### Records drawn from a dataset

-=-=-

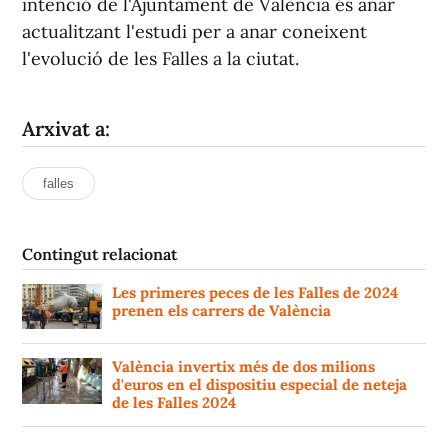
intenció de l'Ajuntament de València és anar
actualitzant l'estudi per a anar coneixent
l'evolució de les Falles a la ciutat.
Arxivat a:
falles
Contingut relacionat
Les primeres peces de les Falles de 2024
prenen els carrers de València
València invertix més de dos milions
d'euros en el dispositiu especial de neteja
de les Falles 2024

-=-=-

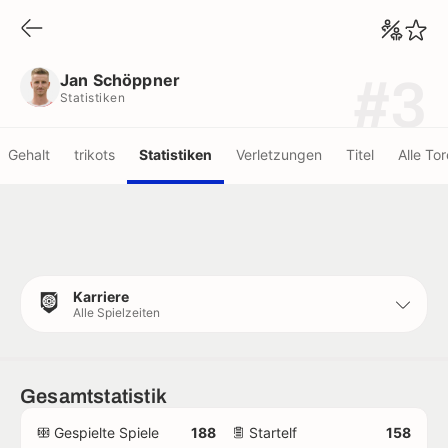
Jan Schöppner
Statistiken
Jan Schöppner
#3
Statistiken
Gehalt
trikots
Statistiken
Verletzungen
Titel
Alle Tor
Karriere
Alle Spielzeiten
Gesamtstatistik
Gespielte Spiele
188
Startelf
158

-=-=-

### What to produce
Will you return exactly the lines above from the one with "intenció de l'Ajuntament de València és anar" down to the one with "de les Falles 2024", counting both as part of the range?

### Output of the task
intenció de l'Ajuntament de València és anar
actualitzant l'estudi per a anar coneixent
l'evolució de les Falles a la ciutat.
Arxivat a:
falles
Contingut relacionat
Les primeres peces de les Falles de 2024
prenen els carrers de València
València invertix més de dos milions
d'euros en el dispositiu especial de neteja
de les Falles 2024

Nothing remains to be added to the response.